Highlights
The U.S. District Court for the Eastern District of Michigan certified the question of whether Michigan is a one- or two-party consent state for eavesdropping purposes to the Michigan Supreme Court
The District Court previously ruled that Michigan is a two-party consent state, deviating from several prior Michigan Court of Appeals decisions
While the Michigan Supreme Court has discretion to deny ruling on the certified question, it is likely, given the wide-ranging impact of a change in interpretation of the law, the Michigan Supreme Court opines on the issue
On September 28, 2020, in AFT Michigan v. Project Veritas, the U.S. District Court for the Eastern District of Michigan certified a first-of-its-kind ruling regarding Michigan’s eavesdropping statute, MCL § 750.539 et seq., to the Michigan Supreme Court for interpretation.
The District Court’s order was in response to Michigan Attorney General Dana Nessel’s request that the court certify the issue of whether Michigan’s eavesdropping statute prohibits recordings where the individual who is recording is a party to the conversation.
The District Court previously held, contrary to several Michigan Court of Appeals decisions, that Michigan is a two-party, not a one-party, consent state for recording purposes.
That holding now goes to the Michigan Supreme Court for a final determination. While the Supreme Court has discretion to deny ruling on the certified question, it is likely to hear the issue given the differing interpretations taken by Michigan state and federal courts.
For decades, Michigan has been referred to as a “one-party” consent state for eavesdropping purposes, meaning that it is not illegal to record conversations if the person recording is a party to it. Michigan’s eavesdropping statute, titled “Eavesdropping upon private conversation,” states that “[a]ny person who is present or who is not present during a private conversation and who willfully uses any device to eavesdrop upon the conversation without the consent of all parties thereto … is guilty of a felony punishable by imprisonment[.]” MCL 750.539c. The statute defines “eavesdropping” to mean “to overhear, record, amplify or transmit any part of the private discourse of others without the permission of all persons engaged in the discourse.” In addition to criminal penalties, the statute permits civil penalties of an injunction, actual damages, and punitive damages.

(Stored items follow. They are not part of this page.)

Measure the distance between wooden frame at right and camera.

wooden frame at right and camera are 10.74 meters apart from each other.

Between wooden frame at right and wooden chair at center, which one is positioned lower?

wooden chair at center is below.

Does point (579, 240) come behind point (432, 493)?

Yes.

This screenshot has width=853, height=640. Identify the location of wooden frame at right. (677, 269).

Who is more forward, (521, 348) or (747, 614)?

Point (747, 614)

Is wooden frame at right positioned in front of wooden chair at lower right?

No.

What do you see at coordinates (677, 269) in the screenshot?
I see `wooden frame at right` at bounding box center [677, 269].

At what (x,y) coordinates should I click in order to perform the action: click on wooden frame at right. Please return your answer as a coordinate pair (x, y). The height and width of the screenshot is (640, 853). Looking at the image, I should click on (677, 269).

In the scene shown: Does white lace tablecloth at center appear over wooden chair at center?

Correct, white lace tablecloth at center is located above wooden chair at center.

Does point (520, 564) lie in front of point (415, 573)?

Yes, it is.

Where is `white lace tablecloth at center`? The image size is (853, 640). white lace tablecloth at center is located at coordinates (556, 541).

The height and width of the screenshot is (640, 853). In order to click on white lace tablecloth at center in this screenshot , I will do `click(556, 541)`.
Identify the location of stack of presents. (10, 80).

An impending decision from the Michigan Supreme Court on the interpretation of Michigan’s eavesdropping statute could have wide-ranging implications. Businesses, such as call centers, customer service providers, and collection agencies, may have to change their existing recording practices to comply with a new interpretation of the statute.
Michigan courts offer differing interpretations
Prior Michigan Court of Appeals’ decisions had found that the statute excludes participant recording from the definition of eavesdropping by limiting the subject conversation to “the private discourse of others,” as noted in a 1982 case, Sullivan v. Gray. This meant that a “potential eavesdropper must be a third party not otherwise involved in the conversation being eavesdropped on” for liability to attach. The court reasoned that had the Michigan legislature intended to include participants to conversations within the statute’s scope, it would have explicitly said so. The Michigan Supreme Court has not yet addressed the issue.

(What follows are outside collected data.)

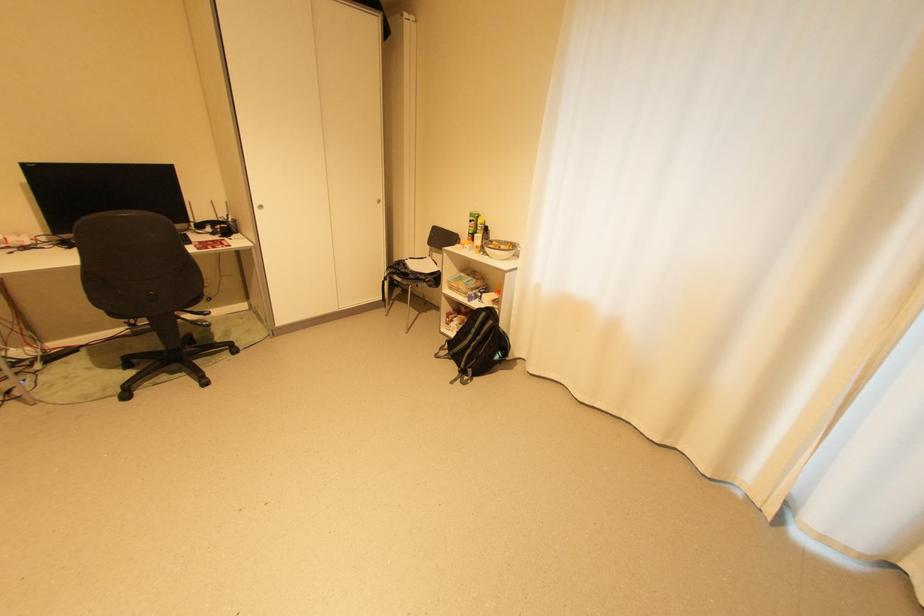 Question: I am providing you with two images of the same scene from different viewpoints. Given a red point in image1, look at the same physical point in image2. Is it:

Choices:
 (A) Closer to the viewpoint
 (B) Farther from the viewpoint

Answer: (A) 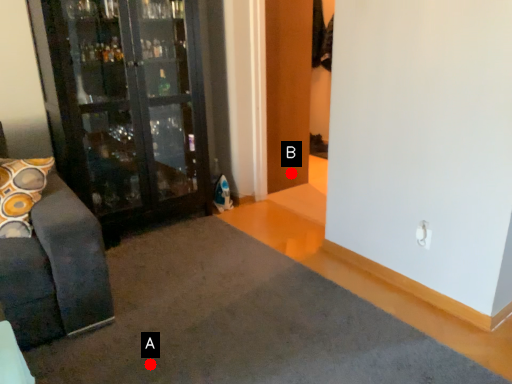 Question: Two points are circled on the image, labeled by A and B beside each circle. Which point is closer to the camera taking this photo?

Choices:
 (A) A is closer
 (B) B is closer

Answer: (A) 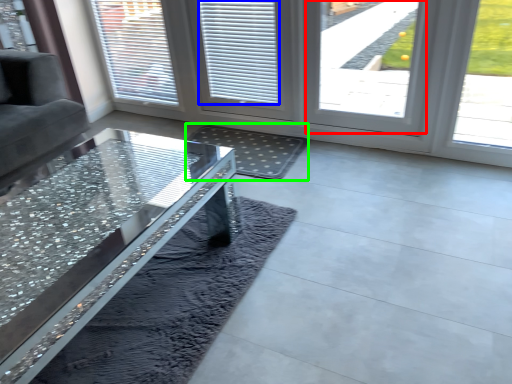 Question: Considering the real-world distances, which object is closest to window (highlighted by a red box)? blind (highlighted by a blue box) or mat (highlighted by a green box).

Choices:
 (A) blind
 (B) mat

Answer: (A) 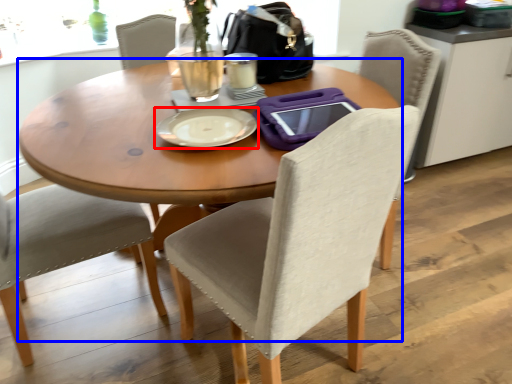 Question: Which of the following is the farthest to the observer, plate (highlighted by a red box) or kitchen & dining room table (highlighted by a blue box)?

Choices:
 (A) plate
 (B) kitchen & dining room table

Answer: (A)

The District Court in AFT Michigan, for the first time, came to a different conclusion. In June 2019, the court analyzed the eavesdropping statute and predicted the Michigan Supreme Court would conclude the statute requires consent to record from all participants to a conversation. The District Court reasoned that the statute applies to “any person who is present or who is not present” to a private conversation, and that the statute requires “all parties” to the conversation to consent to eavesdropping. While the District Court acknowledged prior Michigan case law to the contrary, including Sullivan, it was “convinced … that Sullivan’s construction [that Michigan is a one-party consent state] contravenes the Legislature’s intent made clear by the plain, unambiguous language of the statute.”
In its same 2019 decision, the District Court certified its ruling for interlocutory appeal to the U.S. Court of Appeals for the Sixth Circuit. However, despite acknowledging that the Michigan Supreme Court had not decided whether Michigan is a one or two-party consent state, the Sixth Circuit denied leave to appeal. The District Court then granted Attorney General Nessel’s request to certify the question to the Michigan Supreme Court. In its certification order, the District Court noted this is an issue of unsettled state law and that the Michigan Supreme Court should hear the issue.
While the Michigan Supreme Court still has discretion to deny ruling on the certified question, it is likely to hear the issue given the differing interpretations taken by Michigan state and federal courts.